FARGO - U.S. Senate Agriculture Committee Chairwoman Debbie Stabenow, D-Mich., says that retiring Sen. Kent Conrad, D-N.D., is a close ally in the Senate and that she needs a fighter with a heart for public service - like Heidi Heitkamp - to repl...

Stabenow and Heitkamp
U.S. Senate Agriculture Committee Chairwoman Debbie Stabenow, D-Mich., right, speaks at a farm forum hosted by Senate candidate Heidi Heitkamp on Saturday in rural Fargo. The two said the House needs to pass a farm bill before it expires Sept. 30, and not pass an extension that is lighter on disaster aid.
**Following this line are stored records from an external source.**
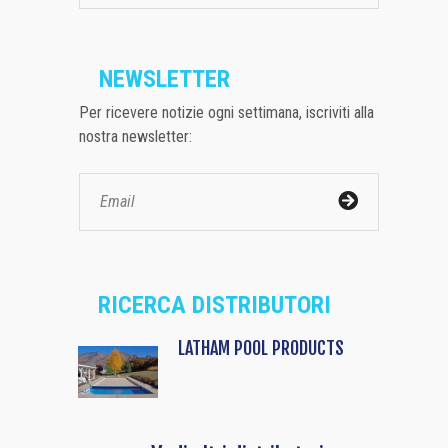
NEWSLETTER
Per ricevere notizie ogni settimana, iscriviti alla
nostra newsletter:
RICERCA DISTRIBUTORI
LATHAM POOL PRODUCTS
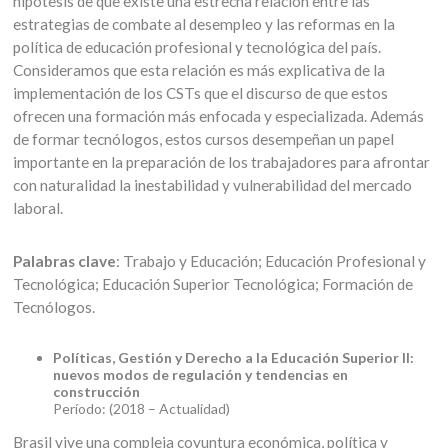
hipótesis de que existe una estrecha relación entre las
estrategias de combate al desempleo y las reformas en la
política de educación profesional y tecnológica del país.
Consideramos que esta relación es más explicativa de la
implementación de los CSTs que el discurso de que estos
ofrecen una formación más enfocada y especializada. Además
de formar tecnólogos, estos cursos desempeñan un papel
importante en la preparación de los trabajadores para afrontar
con naturalidad la inestabilidad y vulnerabilidad del mercado
laboral.
Palabras clave
: Trabajo y Educación; Educación Profesional y
Tecnológica; Educación Superior Tecnológica; Formación de
Tecnólogos.
Políticas, Gestión y Derecho a la Educación Superior II:
nuevos modos de regulación y tendencias en
construcción
Período: (2018 – Actualidad)
Brasil vive una compleja coyuntura económica, política y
Mikkel Pates / Forum Communications

FARGO - U.S. Senate Agriculture Committee Chairwoman Debbie Stabenow, D-Mich., says that retiring Sen. Kent Conrad, D-N.D., is a close ally in the Senate and that she needs a fighter with a heart for public service - like Heidi Heitkamp - to replace him.

Stabenow traveled in North Dakota on Saturday, appearing at two agricultural "forum" appearances with Heitkamp in Mandan and rural Fargo. Stabenow was praised by agricultural leaders at both meetings for passing a farm bill in the Senate. In rural Fargo, she spoke in a farm shop event at the Jake Gust farmstead, north of Fargo, flanked by a red tractor and U.S. and North Dakota flags. Earlier in the day she attended a forum in Mandan.
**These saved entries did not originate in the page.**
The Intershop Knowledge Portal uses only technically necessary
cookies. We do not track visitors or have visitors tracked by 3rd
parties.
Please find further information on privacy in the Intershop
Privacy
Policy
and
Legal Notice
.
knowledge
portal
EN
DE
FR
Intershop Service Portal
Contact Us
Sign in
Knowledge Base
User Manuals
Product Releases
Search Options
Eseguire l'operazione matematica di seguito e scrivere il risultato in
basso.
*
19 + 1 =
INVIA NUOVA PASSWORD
Heitkamp campaign staff said it is the only time in recent decades when a sitting Senate Agriculture chair holder had come to the state.

Stabenow said the relatively green crop conditions in North Dakota stand in contrast to the terrible drought across the United States - even in her own state - and that disaster provisions in the farm bill need to be passed.

Heitkamp, who faces U.S. Rep. Rick Berg, R-N.D., for a Senate post in the Nov. 6 election, and Stabenow used the occasions to say that Berg and his Republican allies haven't done enough to pass a bill that undergirds what Heitkamp said is the No. 1 industry in the state - even ahead of oil. The current multi-year farm bill expires Sept. 30.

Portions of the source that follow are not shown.